ECLI:NL:HR:2013:2091

Hoge Raad

Datum uitspraak
20 december 2013
Publicatiedatum
19 december 2013
Zaaknummer
13/03929
Instantie
Hoge Raad
Type
Uitspraak
Rechtsgebied
Bestuursrecht; Belastingrecht
Procedures
  • Cassatie
Vindplaatsen
  • Rechtspraak.nl
AI samenvatting door LexboostAutomatisch gegenereerd

Niet-ontvankelijkheid van het beroep in cassatie inzake inkomstenbelasting/premie volksverzekeringen

In deze zaak heeft de Hoge Raad op 20 december 2013 uitspraak gedaan over het beroep in cassatie van een belanghebbende tegen een eerdere uitspraak van de Rechtbank Den Haag. Het beroep was gericht tegen een aan de belanghebbende opgelegde aanslag in de inkomstenbelasting/premie volksverzekeringen voor het jaar 2009. De Rechtbank had op 12 juni 2013 uitspraak gedaan in het verzet van de belanghebbende tegen een eerdere uitspraak van 18 maart 2013.
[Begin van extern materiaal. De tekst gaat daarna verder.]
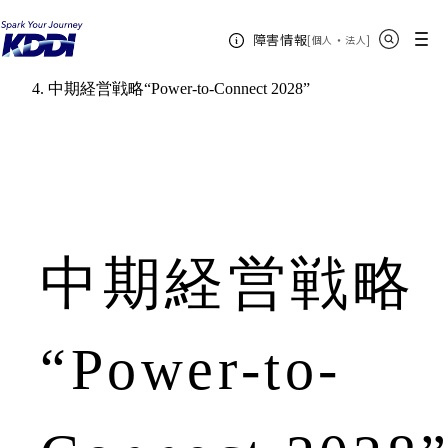
KDDIホーム
サイト内検索
メニュー
障害情報
[
・
新規ウィンドウ
]
個人
法人
理念・ビジョン
中期経営戦略（2026年-2028年）
中期経営戦略“Power-to-Connect 2028”
中期経営戦略
“Power-to-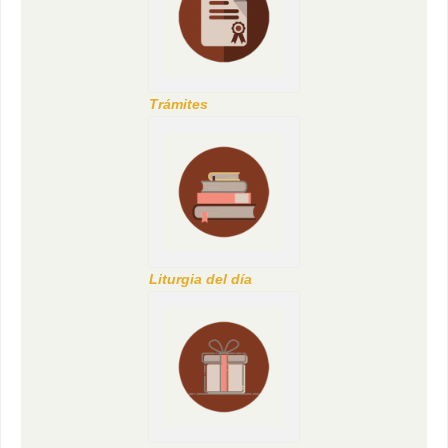
Trámites
Liturgia del día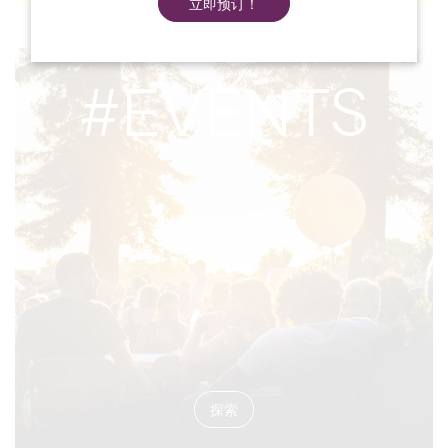
立即预订！
#EVENTS
探索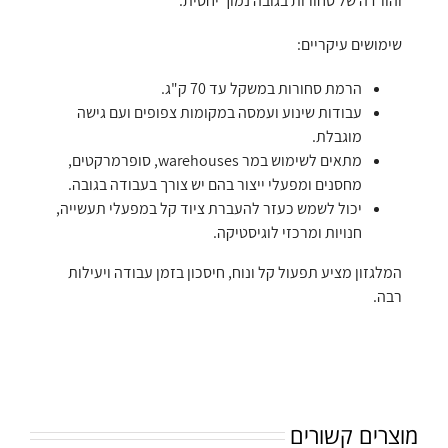
והורדה של סחורות בגובה נמוך יחסית.
שימושים עיקריים:
הרמת סחורות במשקל עד 70 ק"ג.
עבודות שינוע ועמסה במקומות צפופים ועם גישה
מוגבלת.
מתאים לשימוש במר warehouses, סופרמרקטים,
מחסנים ומפעלי ייצור בהם יש צורך בעבודה בגובה.
יכול לשמש כעזר להעברת ציוד קל במפעלי תעשייה,
חנויות ומרכזי לוגיסטיקה.
המלגזון מציע תפעול קל ונוח, חיסכון בזמן עבודה ויעילות
רבה.
מוצרים קשורים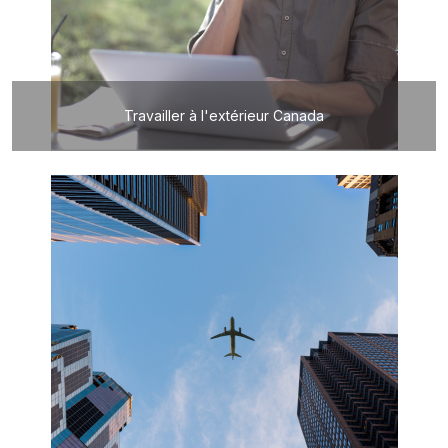
Travailler à l'extérieur Canada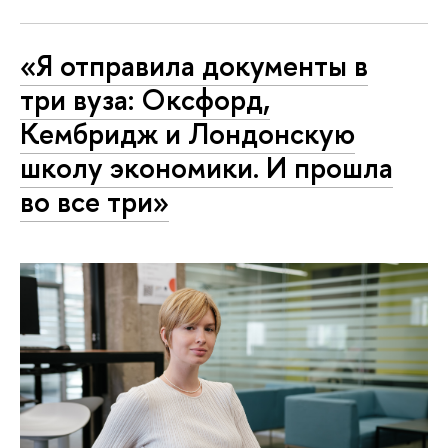
«Я отправила документы в
три вуза: Оксфорд,
Кембридж и Лондонскую
школу экономики. И прошла
во все три»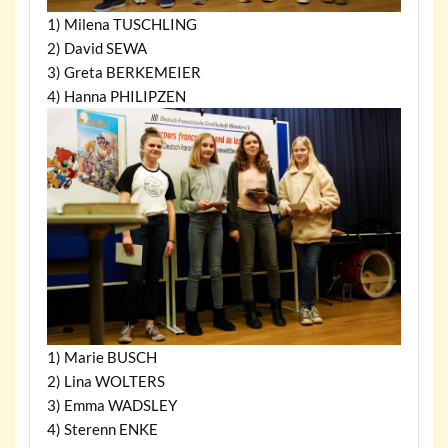
1) Milena TUSCHLING
2) David SEWA
3) Greta BERKEMEIER
4) Hanna PHILIPZEN
1) Marie BUSCH
2) Lina WOLTERS
3) Emma WADSLEY
4) Sterenn ENKE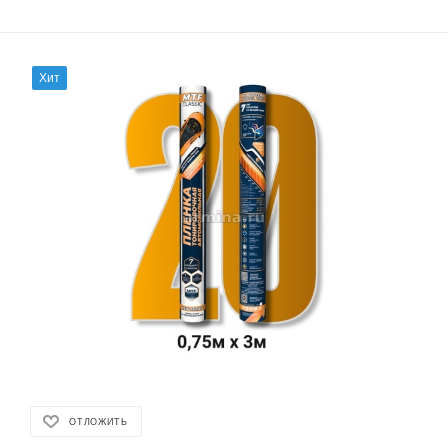
Хит
ОТЛОЖИТЬ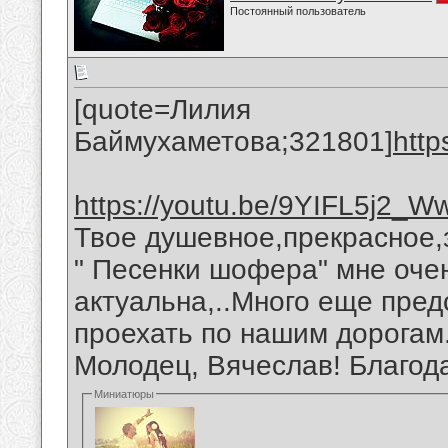
Постоянный пользователь
[quote=Лилия
Баймухаметова;321801]
http
https://youtu.be/9YIFL5j2_W
Твое душевное,прекрасное,
" Песенки шофера" мне оче
актуальна,..Много еще пред
проехать по нашим дорогам
Молодец, Вячеслав! Благод
Миниатюры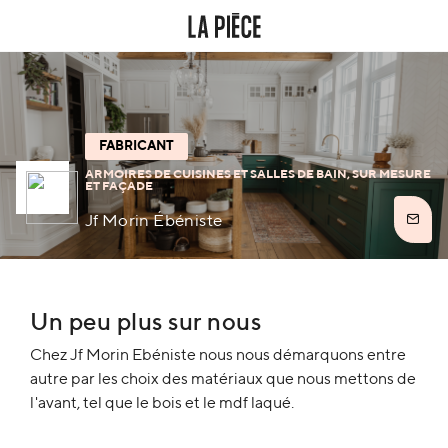
FABRICANT
ARMOIRES DE CUISINES ET SALLES DE BAIN, SUR MESURE
ET FAÇADE
Jf Morin Ébéniste
Un peu plus sur nous
Chez Jf Morin Ebéniste nous nous démarquons entre
autre par les choix des matériaux que nous mettons de
l'avant, tel que le bois et le mdf laqué.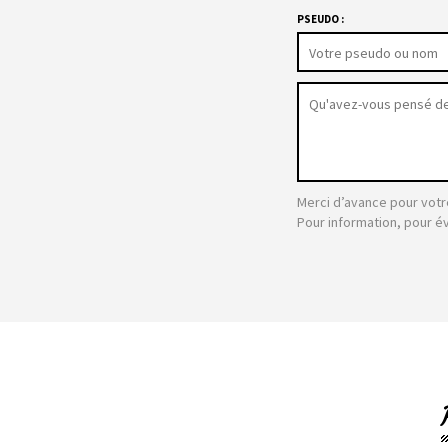
PSEUDO :
Merci d’avance pour votr
Pour information, pour é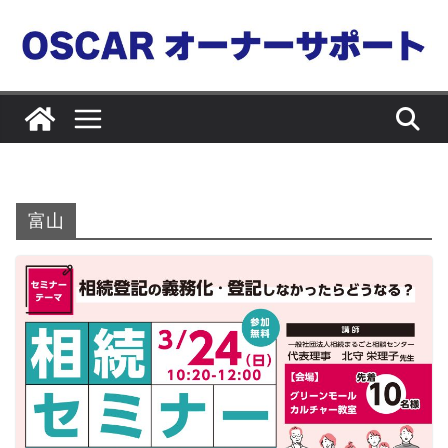
コ
ン
テ
ン
ツ
へ
ス
キ
富山
ッ
プ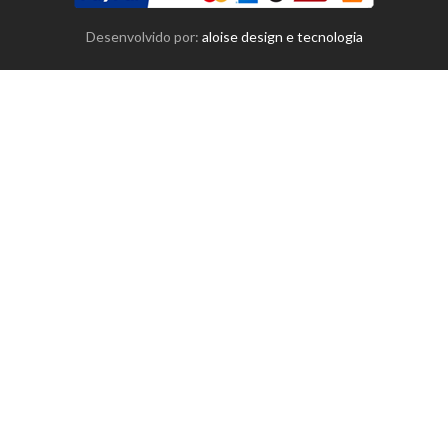
Desenvolvido por:
aloise design e tecnologia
De Hoge Raad heeft beoordeeld of het beroep in cassatie ontvankelijk was. De griffier van de Hoge Raad had de belanghebbende op 16 september 2013 per aangetekende brief gewezen op de verplichting tot betaling van griffierecht en had een termijn van vier weken gesteld voor de betaling. Aangezien het griffierecht niet was voldaan, heeft de griffier op 17 oktober 2013 de belanghebbende opnieuw in de gelegenheid gesteld om binnen vier weken te reageren op het niet tijdig betalen van het griffierecht. Deze termijn eindigde op 14 november 2013, maar de belanghebbende heeft hier niet tijdig op gereageerd. De brief die op 18 november 2013 bij de Hoge Raad is ingekomen, werd als te laat ingekomen buiten beschouwing gelaten.

Op basis van artikel 8:41, lid 6, van de Algemene wet bestuursrecht (Awb) heeft de Hoge Raad geconcludeerd dat het beroep in cassatie niet-ontvankelijk moet worden verklaard. De Hoge Raad heeft geen termen aanwezig geacht voor een veroordeling in de proceskosten. De uitspraak is gedaan door de raadsheer C. Schaap als voorzitter, samen met de raadsheren P.M.F. van Loon en M.A. Fierstra, en is openbaar uitgesproken op 20 december 2013.

Uitspraak

20 december 2013
Nr. 13/03929
Arrest
gewezen op het beroep in cassatie van
[X]te
[Z](hierna: belanghebbende) tegen de uitspraak van de
Rechtbank Den Haagvan 12 juni 2013, nr. SGR 12/11382, op het verzet van belanghebbende tegen de uitspraak van de Rechtbank van 18 maart 2013 betreffende een aan belanghebbende voor het jaar 2009 opgelegde aanslag in de inkomstenbelasting/premie volksverzekeringen.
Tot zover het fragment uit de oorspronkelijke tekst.